The Seahawks have released OLB Chad Brown due to a salary impasse that could not be resolved. It was estimated by several sources (including Scout.com’s Lane Adkins) that Brown could have been released as early as Monday – the holdup had been the finalization of Sharper’s contract.
Brown had been an integral part of Seattle’s defense since 1997 (when he was acquired as a free agent), but age and durability concerns have lessened his overall value to the team at a time when they needed to finalize their roster and plans for the draft. Brown will turn 35 in July, and he has started only 13 games in the last two seasons.
In his press conference on Wednesday, Ruskell told the assembled media that the negotiations with Brown and his agent seemed to have reached a dead end. "Chad's been a great player for the Seahawks and done great things," he said. "We'd love to keep him, have him end his career as a Seahawk. He's been a hardworking guy, a warrior on the field. But as you know, there's more to it than that."
Brown was scheduled to make $4.2 million in 2005, and his release will free up $2.37 million in cap room right away.

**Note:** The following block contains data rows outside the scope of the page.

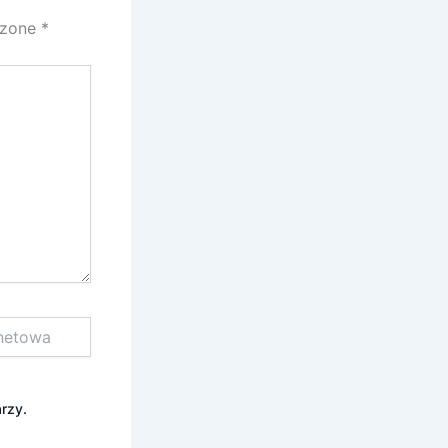
czone
*
rzy.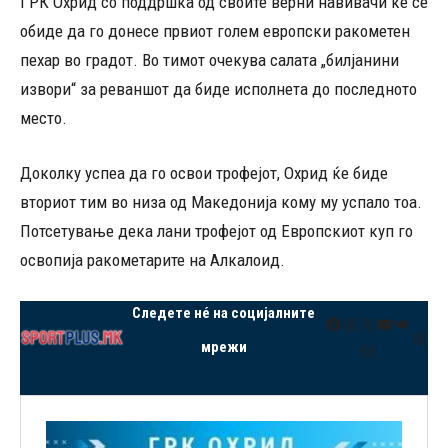
ГРК Охрид со поддршка од своите верни навивачи ќе се
обиде да го донесе првиот голем европски ракометен
пехар во градот. Во тимот очекува салата „билјанини
извори“ за реваншот да биде исполнета до последното
место.
Доколку успеа да го освои трофејот, Охрид ќе биде
вториот тим во низа од Македонија кому му успало тоа.
Потсетување дека лани трофејот од Европскиот куп го
освопија ракометарите на Алкалоид.
Следете нé на социјалните
Facebook
Instagram
X
YouTube
VK
Thre
мрежи
Mail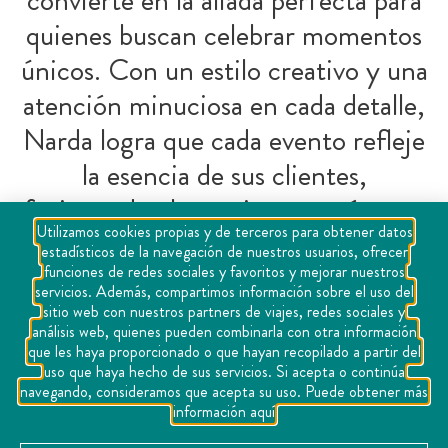
quienes buscan celebrar momentos
únicos. Con un estilo creativo y una
atención minuciosa en cada detalle,
Narda logra que cada evento refleje
la esencia de sus clientes,
fusionando elegancia, armonía y un
Utilizamos cookies propias y de terceros para obtener datos
servicio integral que asegura
estadísticos de la navegación de nuestros usuarios, ofrecer
celebraciones memorables.
funciones de redes sociales y favoritos y mejorar nuestros
servicios. Además, compartimos información sobre el uso del
sitio web con nuestros partners de viajes, redes sociales y
análisis web, quienes pueden combinarla con otra información
que les haya proporcionado o que hayan recopilado a partir del
uso que haya hecho de sus servicios. Si acepta o continúa
navegando, consideramos que acepta su uso. Puede obtener más
información aquí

The Seahawks had been offering a renegotiation which would have paid him $1 million plus incentives. Brown was looking for at least $1.5 million up front.

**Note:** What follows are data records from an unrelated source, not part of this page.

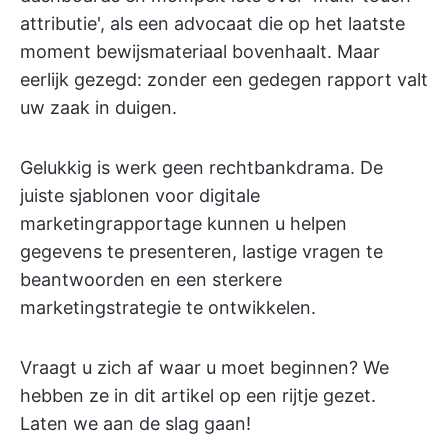
attributie', als een advocaat die op het laatste
moment bewijsmateriaal bovenhaalt. Maar
eerlijk gezegd: zonder een gedegen rapport valt
uw zaak in duigen.
Gelukkig is werk geen rechtbankdrama. De
juiste sjablonen voor digitale
marketingrapportage kunnen u helpen
gegevens te presenteren, lastige vragen te
beantwoorden en een sterkere
marketingstrategie te ontwikkelen.
Vraagt u zich af waar u moet beginnen? We
hebben ze in dit artikel op een rijtje gezet.
Laten we aan de slag gaan!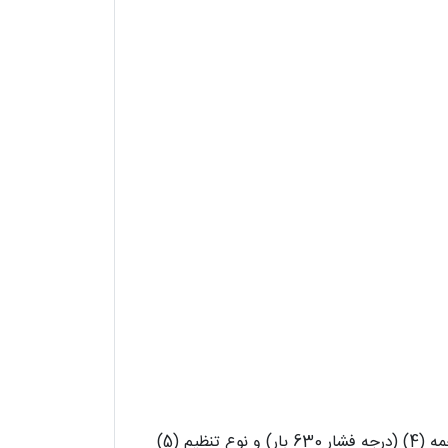
شیر فشار شکن رکسروت DBD اصولاً از آستر (1)، فنر (2)، پاپت با پیستون جاذب (3) (درجه فشار 25 الی 400 بار) یا ساچمه (4) (درجه فشار 630 بار) و نوع تنظیم (5)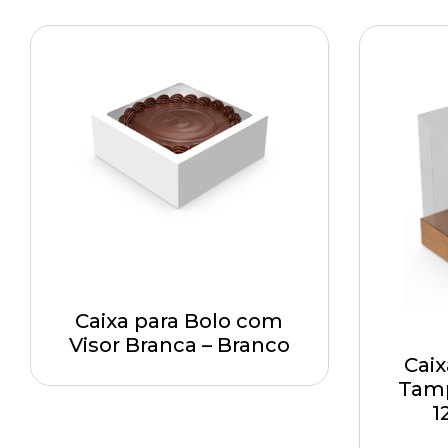
Caixa para Bolo com
Visor Branca – Branco
Caix
Tamp
1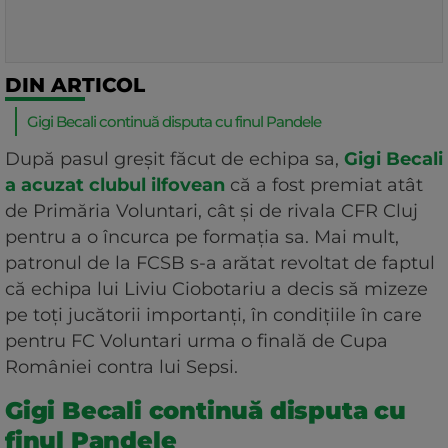
DIN ARTICOL
Gigi Becali continuă disputa cu finul Pandele
După pasul greșit făcut de echipa sa,
Gigi Becali
a acuzat clubul ilfovean
că a fost premiat atât
de Primăria Voluntari, cât și de rivala CFR Cluj
pentru a o încurca pe formația sa. Mai mult,
patronul de la FCSB s-a arătat revoltat de faptul
că echipa lui Liviu Ciobotariu a decis să mizeze
pe toți jucătorii importanți, în condițiile în care
pentru FC Voluntari urma o finală de Cupa
României contra lui Sepsi.
Gigi Becali continuă disputa cu
finul Pandele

Ruskell didn’t rule out the possibility of a Chad Brown return. "If it comes to pass that he's released, our door will still be open if he tests the waters and doesn't find anything out there. He knows that."
There is no doubt that Chad Brown’s exodus will sting the heart of every diehard Seahawks fan…but with the arrival of Dyson, Sharper and Pathon, the Seahawks set themselves further out on a new paradigm.
Building a team – the Tim Ruskell way.